Monday, August 23, 2004

Donald Justice is dead, August 6th

Greetings all,

I'm writing to inform everyone that poet Donald Justice died this past August. His Selected Poems won him the Pulitzer Prize for poetry. He taught at Syracuse University, Florida University and late in life at the Iowa Writers Workshop. Rhoda studied under him. Below is a poem he wrote when he was 48, that fortells his death.

Andrew



Variations on a Text by Vallejo

I will die in Miami in the sun,
On a day when the sun is very bright,
A day like the days I remember, a day like other days,
A day that nobody knows or remembers yet,
And the sun will be bright then on the dark glasses of strangers,
And in the eyes of a few friends from my childhood,
And of the surviving cousins by the graveside,
While the diggers, standing apart, in the still shade of the palms,
Rest on their shovels, and smoke,
Speaking in Spanish softly, out of respect.

I think it will be on a Sunday like today,
Except that the sun will be out, the rain will have stopped,
And the wind that today made all the little shrubs kneel down;
And I think it will be a Sunday because today,
When I took out this paper and began to write,
Never before had the anything looked so blank,
My life, these words, the paper, the gray Sunday;
And my dog, quivering under a table because of the storm,
Looked up at me, not understanding,
And my son read on without speaking, and my wife slept.

Donald Justice is dead.

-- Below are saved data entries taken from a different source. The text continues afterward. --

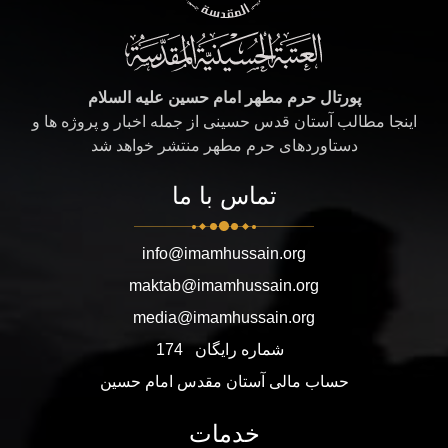
پورتال حرم مطهر امام حسین علیه السلام
اینجا مطالب آستان قدس حسینی از جمله اخبار و پروژه ها و
دستاوردهای حرم مطهر منتشر خواهد شد
تماس با ما
info@imamhussain.org
maktab@imamhussain.org
media@imamhussain.org
شماره رایگان
174
حساب مالی آستان مقدس امام حسین
خدمات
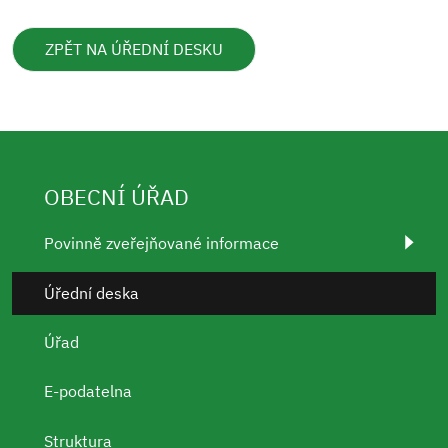
ZPĚT NA ÚŘEDNÍ DESKU
OBECNÍ ÚŘAD
Povinně zveřejňované informace
Úřední deska
Úřad
E-podatelna
Struktura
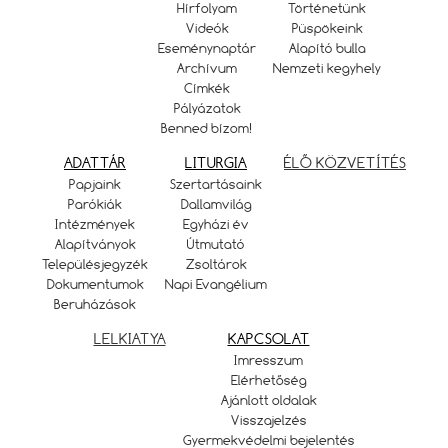
Hírfolyam
Történetünk
Videók
Püspökeink
Eseménynaptár
Alapító bulla
Archívum
Nemzeti kegyhely
Címkék
Pályázatok
Benned bízom!
ADATTÁR
LITURGIA
ÉLŐ KÖZVETÍTÉS
Papjaink
Szertartásaink
Parókiák
Dallamvilág
Intézmények
Egyházi év
Alapítványok
Útmutató
Településjegyzék
Zsoltárok
Dokumentumok
Napi Evangélium
Beruházások
LELKIATYA
KAPCSOLAT
Imresszum
Elérhetőség
Ajánlott oldalak
Visszajelzés
Gyermekvédelmi bejelentés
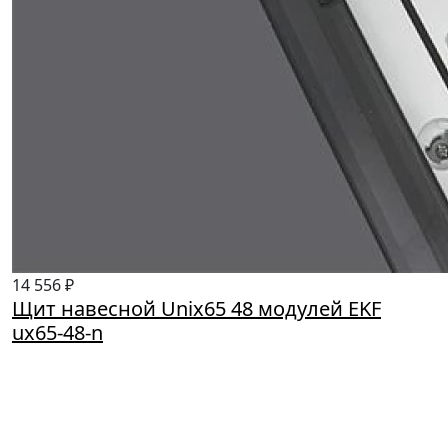
14 556 ₽
Щит навесной Unix65 48 модулей EKF
ux65-48-n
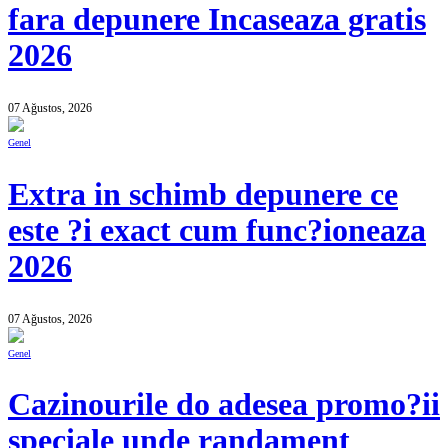
fara depunere Incaseaza gratis
2026
07 Ağustos, 2026
Genel
Extra in schimb depunere ce
este ?i exact cum func?ioneaza
2026
07 Ağustos, 2026
Genel
Cazinourile do adesea promo?ii
speciale unde randament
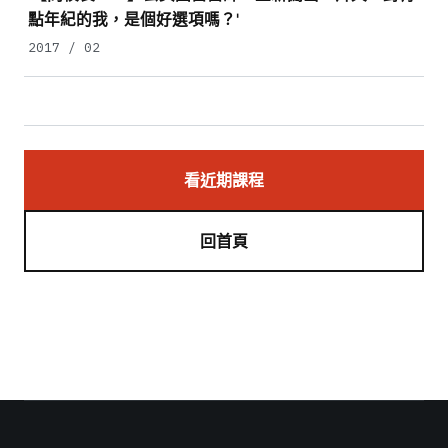
點年紀的我，是個好選項嗎？'
2017 / 02
看近期課程
回首頁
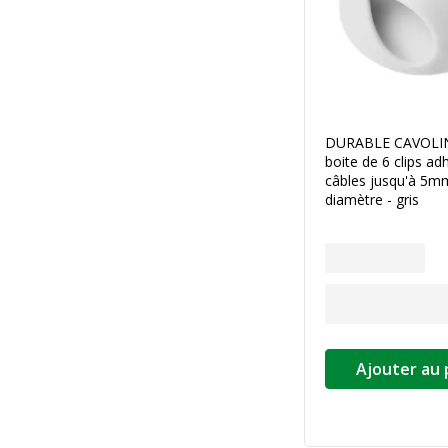
DURABLE CAVOLINE
boite de 6 clips ad
câbles jusqu'à 5m
diamètre - gris
Ajouter au 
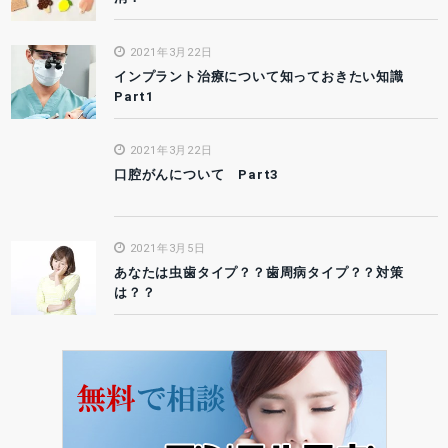
2021年3月22日
インプラント治療について知っておきたい知識
Part1
2021年3月22日
口腔がんについて Part3
2021年3月5日
あなたは虫歯タイプ？？歯周病タイプ？？対策
は？？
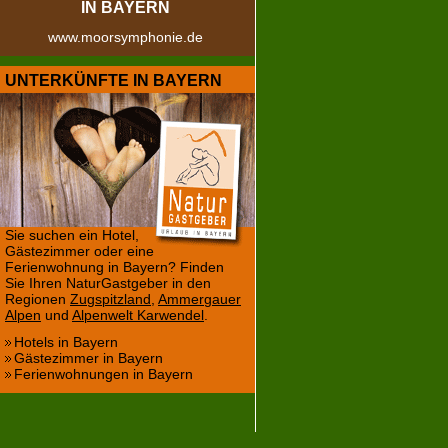
IN BAYERN
www.moorsymphonie.de
UNTERKÜNFTE IN BAYERN
Sie suchen ein Hotel,
Gästezimmer oder eine
Ferienwohnung in Bayern? Finden
Sie Ihren NaturGastgeber in den
Regionen
Zugspitzland
,
Ammergauer
Alpen
und
Alpenwelt Karwendel
.
Hotels in Bayern
Gästezimmer in Bayern
Ferienwohnungen in Bayern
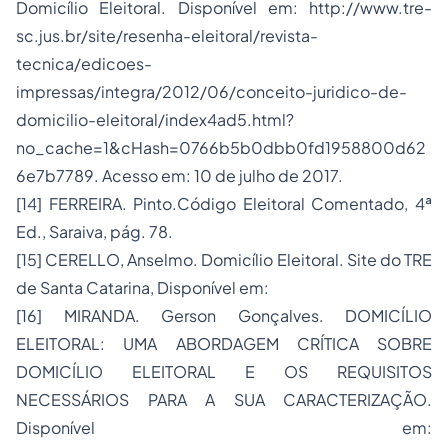
Domicílio Eleitoral. Disponível em:
http://www.tre-
sc.jus.br/site/resenha-eleitoral/revista-
tecnica/edicoes-
impressas/integra/2012/06/conceito-juridico-de-
domicilio-eleitoral/index4ad5.html?
no_cache=1&cHash=0766b5b0dbb0fd1958800d62
6e7b7789
. Acesso em: 10 de julho de 2017.
[14]
FERREIRA. Pinto.Código Eleitoral Comentado, 4ª
Ed., Saraiva, pág. 78.
[15]
CERELLO, Anselmo. Domicílio Eleitoral. Site do TRE
de Santa Catarina, Disponível em:
[16]
MIRANDA. Gerson Gonçalves. DOMICÍLIO
ELEITORAL: UMA ABORDAGEM CRÍTICA SOBRE
DOMICÍLIO ELEITORAL E OS REQUISITOS
NECESSÁRIOS PARA A SUA CARACTERIZAÇÃO.
Disponível em:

One Sunday the sun came out,
It shone on the bay, it shone on the white buildings,
The cars moved down the street slowly as always, so many,
Some with their headlights on in spite of the sun,
And after a while the diggers with their shovels
Walked back to the graveside through the sunlight,
And one of them puts his blade to the earth
To lift a few clods of dirt, the black marl of Miami,
And scattered the dirt, and spat,
Turning away abruptly, out of respect.